Value-based care has been adopted in several countries, with the US leading the way. The focus is on efficient spending to get outcomes that matter to patients – notably their quality of life and health. Providers are incentivised to achieve better health outcomes for patients – either by preventing illness or by treating it as quickly and cost-effectively as possible, generating fewer emergency room visits and hospitalisations. And although the move to value-based healthcare is happening slowly, payers are increasingly basing reimbursements on the quality of care provided, not just the number and type of procedures.

“The principle of value-based care is that you are paid for where you add the most value, and insurance companies and third party payers are willing to pay more for measured outcomes,” says Dr Marais. “A shift to this kind of reimbursement has been shown to deliver benefits to all stakeholders in the sector including and most importantly – patients.”

Writing in the Harvard Business Review last year, Laura Kaiser and Dr Thomas Lee, state that the shift from volume-based to value-based health care is inevitable. Under this approach, innovative providers aim to compete for and attract more customers with lower prices and higher-quality care and services. As value-based payments gradually replace the fee-for-service model, providers that have not adapted will be left behind.

However, the biggest impediment to change invariably is the shift from fee-for-service to value-based reimbursement because performing and billing less services may be perceived to erode the short-term revenue of providers.

“Because most providers’ business models still depend on fee-for-service revenues, reducing volume (and increasing value) cuts into short-term profits,” explained Dr Marais. However, Kaiser and Dr Lee argue that there is a compelling business case for acting now to achieve value-based care without worrying about when the market will make the shift. Provider organisations that are leading the way, they say, will gain expertise in managing the risk of caring for a population under a prepaid budget. And those that start sooner will be better positioned for success.

Verrilli agreed, and added: “Payers now emphasise that physicians should come up with treatment recommendations that are in the best interest of the patient and rightly so”.

“I think what’s important is having standards of care and making sure that every patient has equal access. And such programmes [Value-Based Care] give physicians incentives to provide that value and standard of care at the appropriate level,” she said.

Marais said with the rising cost of healthcare it will be imperative to find ways to make medical funds go further, especially for when SA transitions to a National Health Insurance (NHI) plan.

The government has been pushing for the introduction of NHI, which it sees as the panacea to SA’s underperforming public healthcare system.

With NHI, the government is seeking to improve the health system, with an emphasis on public health, as well as refining the functionality and management of the system through stringent budget and expenditure monitoring. It will improve quality in the public sector and it will seek to reduce costs in the private sector – the ultimate solution for achieving universal healthcare in SA. However, there are question marks around the affordability of the plan.
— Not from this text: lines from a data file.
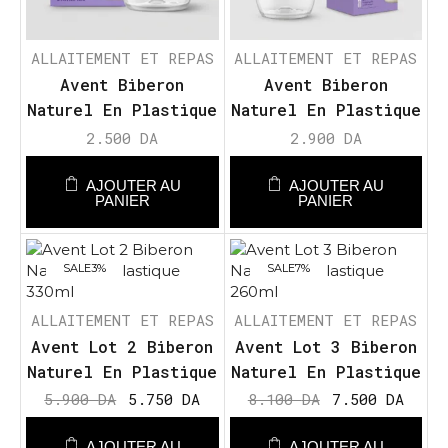
ALLAITEMENT ET REPAS
ALLAITEMENT ET REPAS
Avent Biberon
Avent Biberon
Naturel En Plastique
Naturel En Plastique
125ml à Réponse
260ml à Réponse
2.500
DA
2.900
DA
Naturelle Valve
Naturelle Valve
AirFree
AirFree
AJOUTER AU
AJOUTER AU
PANIER
PANIER
SALE
3%
SALE
7%
ALLAITEMENT ET REPAS
ALLAITEMENT ET REPAS
Avent Lot 2 Biberon
Avent Lot 3 Biberon
Naturel En Plastique
Naturel En Plastique
330ml
260ml
5.900
DA
5.750
DA
8.100
DA
7.500
DA
AJOUTER AU
AJOUTER AU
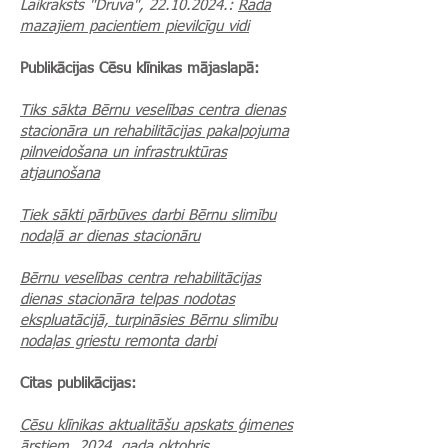
Laikraksts "Druva", 22.10.2024.:
Rada
mazajiem pacientiem pievilcīgu vidi
Publikācijas Cēsu klīnikas mājaslapā:
Tiks sākta Bērnu veselības centra dienas
stacionāra un rehabilitācijas pakalpojuma
pilnveidošana un infrastruktūras
atjaunošana
Tiek sākti pārbūves darbi Bērnu slimību
nodaļā ar dienas stacionāru
Bērnu veselības centra rehabilitācijas
dienas stacionāra telpas nodotas
ekspluatācijā, turpināsies Bērnu slimību
nodaļas griestu remonta darbi
Citas publikācijas:
Cēsu klīnikas aktualitāšu apskats ģimenes
ārstiem, 2024. gada oktobris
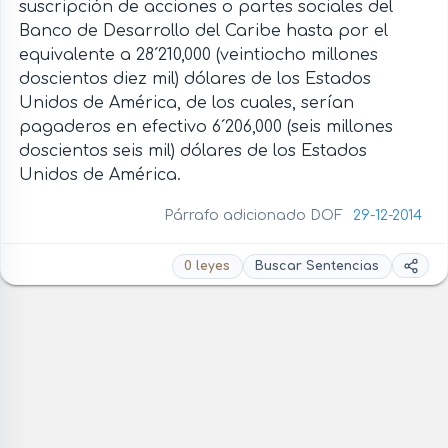
suscripción de acciones o partes sociales del
Banco de Desarrollo del Caribe hasta por el
equivalente a 28´210,000 (veintiocho millones
doscientos diez mil) dólares de los Estados
Unidos de América, de los cuales, serían
pagaderos en efectivo 6´206,000 (seis millones
doscientos seis mil) dólares de los Estados
Unidos de América.
Párrafo adicionado DOF
29-12-2014
0 leyes
Buscar Sentencias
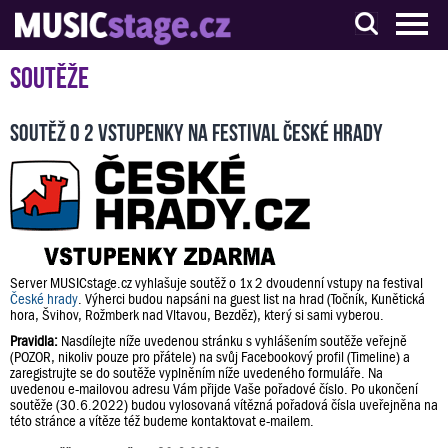
S muzikanty pro muzikanty
Soutěže
Soutěž o 2 vstupenky na festival České hrady
Server MUSICstage.cz vyhlašuje soutěž o 1x 2 dvoudenní vstupy na festival
České hrady
. Výherci budou napsáni na guest list na hrad (Točník, Kunětická
hora, Švihov, Rožmberk nad Vltavou, Bezděz), který si sami vyberou.
Pravidla:
Nasdílejte níže uvedenou stránku s vyhlášením soutěže veřejně
(POZOR, nikoliv pouze pro přátele) na svůj Facebookový profil (Timeline) a
zaregistrujte se do soutěže vyplněním níže uvedeného formuláře. Na
uvedenou e-mailovou adresu Vám přijde Vaše pořadové číslo. Po ukončení
soutěže (30.6.2022) budou vylosovaná vítězná pořadová čísla uveřejněna na
této stránce a vítěze též budeme kontaktovat e-mailem.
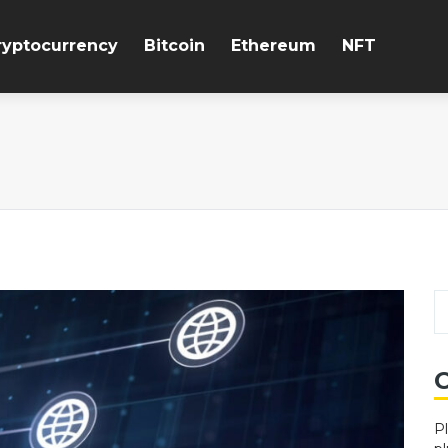
ryptocurrency
Bitcoin
Ethereum
NFT
C
P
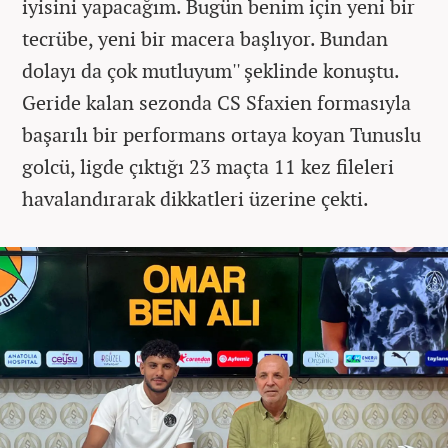
iyisini yapacağım. Bugün benim için yeni bir
tecrübe, yeni bir macera başlıyor. Bundan
dolayı da çok mutluyum'' şeklinde konuştu.
Geride kalan sezonda CS Sfaxien formasıyla
başarılı bir performans ortaya koyan Tunuslu
golcü, ligde çıktığı 23 maçta 11 kez fileleri
havalandırarak dikkatleri üzerine çekti.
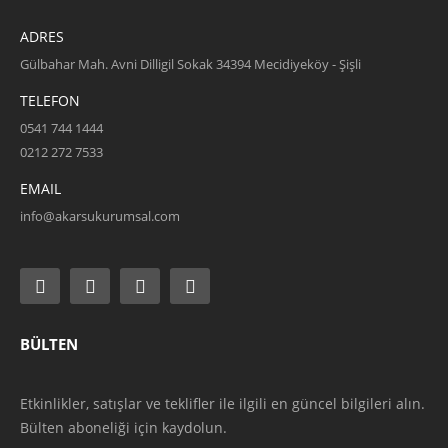
ADRES
Gülbahar Mah. Avni Dilligil Sokak 34394 Mecidiyeköy - Şişli
TELEFON
0541 744 1444
0212 272 7533
EMAIL
info@akarsukurumsal.com
BÜLTEN
Etkinlikler, satışlar ve teklifler ile ilgili en güncel bilgileri alın.
Bülten aboneliği için kaydolun.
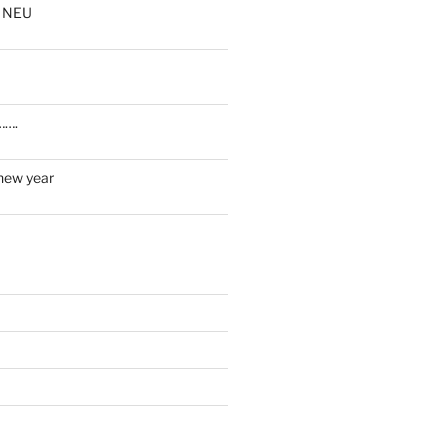
 NEU
…….
new year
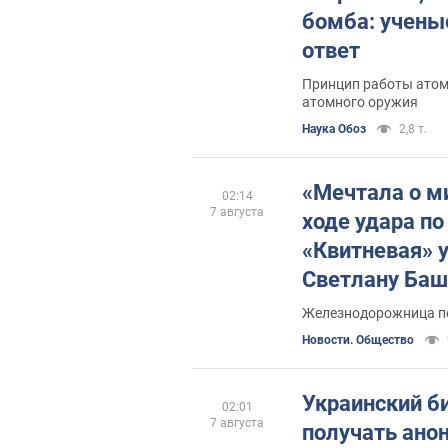
бомба: учены
ответ
Принцип работы атом
атомного оружия
Наука Обоз
2,8 т.
«Мечтала о ми
02:14
7 августа
ходе удара по
«Квитневая» 
Светлану Баш
Железнодорожница по
Новости. Общество
Украинский б
02:01
7 августа
получать ано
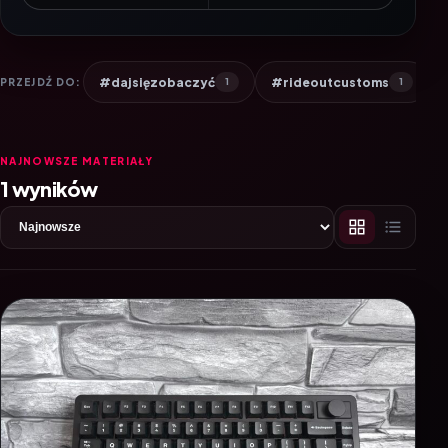
#dajsięzobaczyć
#rideoutcustoms
PRZEJDŹ DO:
1
1
NAJNOWSZE MATERIAŁY
1 wyników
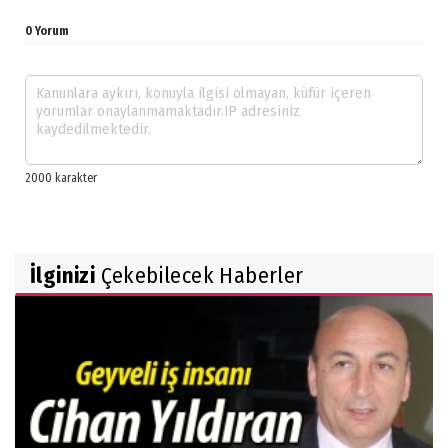
0 Yorum
İlginizi
Çekebilecek Haberler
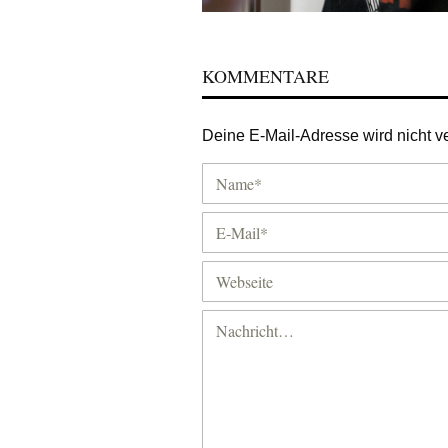
KOMMENTARE
Deine E-Mail-Adresse wird nicht ver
Inability to cover practice expenses under NHI could force providers to shut up shop.

Verrilli said the NHI scheme is necessary, but emphasised that government should also seriously consider the principle of value-based healthcare.

“From an NHI perspective you have to have minimum benefits that everybody gets …they should not differentiate based on your ability to pay,” said Verrilli.

Value-based care means that physicians now must care about what happens to patients prior to arriving in their office, and also about what happens to the patients when they leave that office. The goal always should be to advance better care, smarter spending and a healthier population, said Verrilli.